Bref. En trois mots comme en mille : j’allais être père. Et ce monstre des bas-fonds non seulement empêchait mon sommeil, mais menaçait d’effilocher la santé de la voleuse des ténèbres. Je ne saurais dire par quelle raison perfide il tenait à cette proximité calculée. Je dis adieu à mes dernières illusions. L’éternité était un mot bien anémique. Je faiblissais de concert, enfin, jusqu’à cette nuit mémorable.
Que mon lecteur me laisse, sans trop tarder, courir à ma conclusion.
Une nuit, comme une insomnie téméraire me tenait éveillé par les bouts des cils aux confins de la conscience, les cris du monstre vinrent à se saccader outre mesure. Je décidai de me rendre chez la belle endormie, et ne pus, pénétrant son antre, interdire une grimace tant cela sentait le ranci, la bière et le cadavre. Je rampai jusqu’à son lit et entendit d’abord le souffle de la bête, bien avant de soupçonner la vie à travers ses tentacules. Le lâche se faisait silence en ma présence, ce qui ne m’empêcha pas de brandir mon glaive et de le planter en son siphon. Ni de renouveler l’entreprise tant que souffle se pouvait entendre.

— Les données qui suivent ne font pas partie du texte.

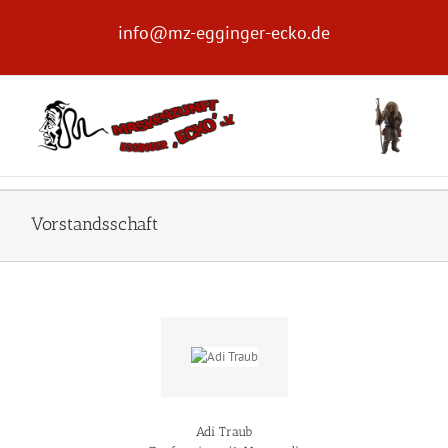
Zum
Inhalt
info@mz-egginger-ecko.de
springen
Vorstandsschaft
Adi Traub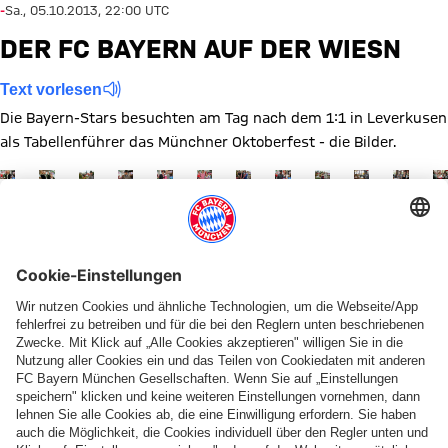
-
Sa., 05.10.2013, 22:00 UTC
DER FC BAYERN AUF DER WIESN
Text vorlesen
Die Bayern-Stars besuchten am Tag nach dem 1:1 in Leverkusen
als Tabellenführer das Münchner Oktoberfest - die Bilder.
Zeige in voller Größe
Zeige in voller Größe
Zeige in voller Größe
Zeige in voller Größe
Zeige in voller Größe
Zeige in voller Größe
Zeige in voller Größe
Zeige in voller Größe
Zeige in voller Größ
Zeige in volle
Zeige in
Ze
Zeige in voller Größe
Zeige in voller Größe
Zeige in voller Größe
Zeige in voller Größe
Zeige in voller Größe
Zeige in voller Größe
Themen dieser Bildergalerie
Spiele
Saison 2012/2013
Oktoberfest
Diese Bildergalerie teilen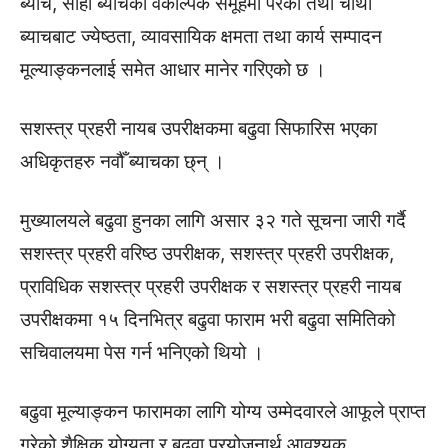
ब्याच, सोही ब्याचका वैकल्पिक समूहमा परेका तथा चौथो
ब्याचबाट ज्येष्ठता, व्यावसायिक क्षमता तथा कार्य सम्पादन
मूल्याङ्कनलाई समेत आधार मानेर गरिएको छ ।
सशस्त्र प्रहरी नायब उपरीक्षकमा बढुवा सिफारिस भएका
अधिकृतहरु नवौँ ब्याचका छ्न् ।
मुख्यालयले बढुवा हुनका लागि असार ३२ गते सूचना जारी गर्दै
सशस्त्र प्रहरी वरिष्ठ उपरीक्षक, सशस्त्र प्रहरी उपरीक्षक,
प्राविधिक सशस्त्र प्रहरी उपरीक्षक र सशस्त्र प्रहरी नायब
उपरीक्षकमा १५ दिनभित्र बढुवा फाराम भरी बढुवा समितिको
सचिवालयमा पेस गर्न भनिएको थियो ।
बढुवा मूल्याङ्कन फारामका लागि योग्य उम्मेदवारले आफूले प्राप्त
गरेको शैक्षिक योग्यता र बढुवा प्रयोजनार्थ आवश्यक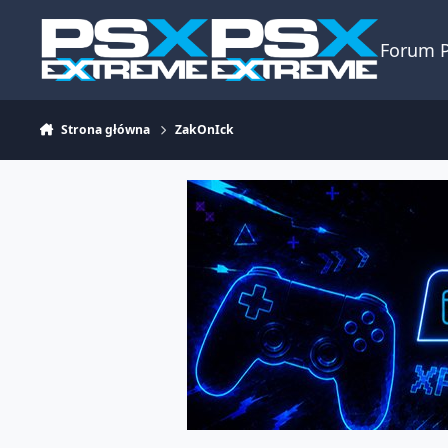
Skocz do zawartości
Forum 
Strona główna
ZakOnIck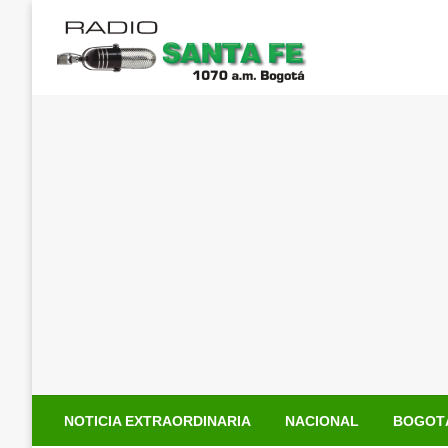
Saltar
al
contenido
NOTICIA EXTRAORDINARIA
NACIONAL
BOGOT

Les lèvres de la géante bougèrent. Aucun mot n’a pu les franchir.
Quant à moi, enivré de vengeance, je sombrai dans un sommeil salutaire. Et je rêvai. D’une joyeuse confrérie qui vivait dans une région montagneuse sous l’égide d’un vieux sage et qui soignait ses disciples à coups de chants tyroliens.
Au réveil, la géante gisait dans sa flaque de sang. Mais il n y avait nulle trace de mon poulpe.